Figure 2 shows the typical photographs of the dTFIL-capped CdTe QDs in aqueous solution, which were obtained from the same sample at different reaction times. The well-resolved lattice fringes for the as-synthesized QD were observed with high-resolution transmission electron microscope (HRTEM), indicating a formation of crystalline structure of CdTe QD. The TEM studies also reveal that the size of dTFIL-QD (at 12 h reaction time) is 5 ± 0 . 5  nm, while the hydrodynamic size of dTFIL-QD was measured as ~7 nm by dynamic light scattering (DLS). This result implies that dTFIL molecules bind to the surface of CdTe QDs with a capping thickness of ~1 nm, which is close to the estimated value from molecular simulation of dTFIL.

fig2
Figure 2: (a) Fluorescence images of dTFIL-capped CdTe QDs at different reaction times. All solutions were excited with a hand-held UV lamp. (b) TEM images of the dTFIL-capped QDs, taken from the aliquots at the reaction time of 12 h. (c) DLS results of the dTFIL-capped QD in aqueous solution, indicating a hydrodynamic size of ~7 nm, and (d) illustration of dTFIL-capped CdTe QD with estimated dimensions.

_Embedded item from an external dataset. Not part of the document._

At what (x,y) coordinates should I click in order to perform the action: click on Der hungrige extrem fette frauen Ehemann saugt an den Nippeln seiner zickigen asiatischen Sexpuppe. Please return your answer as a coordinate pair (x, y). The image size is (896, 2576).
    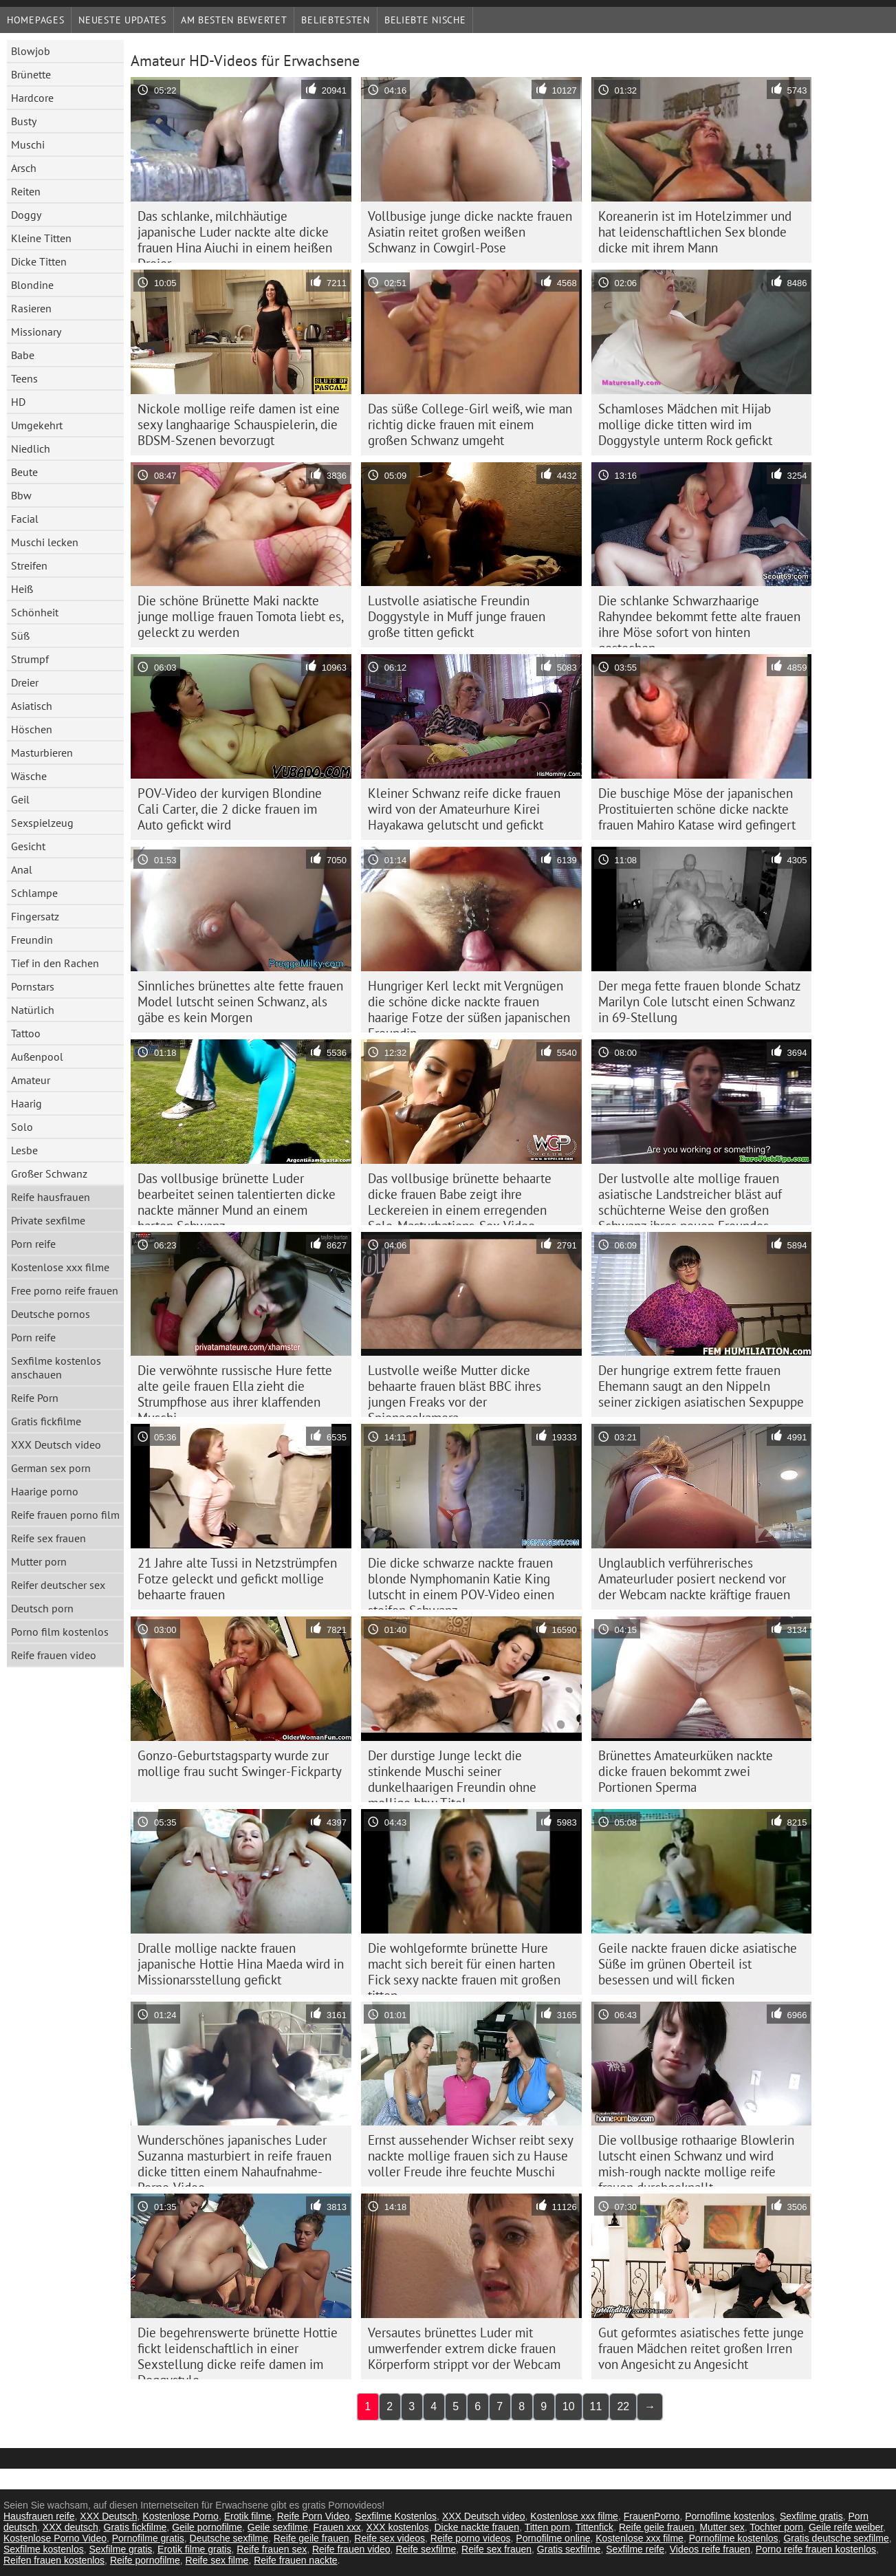
    Looking at the image, I should click on (701, 1386).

On the other hand, the stability of CdTe QD in aqueous solution is strongly dependent on the nature of the capped ligands. The dTFIL-capped QDs were stable in aqueous solution for at least 8 weeks, whereas MAA-capped QD were stable only for 2-3 weeks. Figure 3 gives a comparison of PL spectra for MAA-capped and IL-capped QDs in water after the 15 days of standing at room temperature. While the MAA-capped QDs undergo a significant decrease in emission peak maxima with a slight redshift in the peak position, dTFIL-capped QDs maintain their initial PL intensities. This is indicative of the capability of dTFIL ligand to effectively stabilize the QDs in the water phase and thus prevent their uncontrolled growth. Moreover, a slight enhancement in emission intensity was also observed for dTFIL-capped QDs, which is attributed to the specific suppression of quenching process by dTFILs. For MAA-capped QDs, MAAs are likely to dissociate from the QD surface as thiol group is converted into disulfide with the formation of localized electronic surface states and gradual precipitation of the QDs [28, 36]. In contrast, bidendate thiol groups of dTFILs lead to the efficient protection of QD, because they have the stronger coordinative ability with CdTe QD surface due to the multiple binding sites. These effects may contribute to the enhanced stability and the relatively high quantum yield of CdTe QD in water.

fig3
Figure 3: PL intensity of aqueous CdTe QDs (dTFIL- and MAA-capped QDs) as a function of the exposure time in ambient environment: (a) as-synthesized and (b) after 15 days.

4. Conclusion

In summary, we have demonstrated an effective method for aqueous synthesis of highly luminescent and stable CdTe nanocrystal by using thiol-functionalized ionic liquid as ligand molecules. The photoluminescence quantum yield of dTFIL-capped CdTe nanocrystals reached up to ~40%. The luminescent property was maintained for 8 weeks with an improved stability. This approach will provide a new synthetic route to the functionalized QDs in water phase.

Acknowledgments

This work was supported by a Korea University Grant and InsCon Tech, Co. Ltd, Korea. S. Y. Choi and J. P. Shim contributed equally to the work.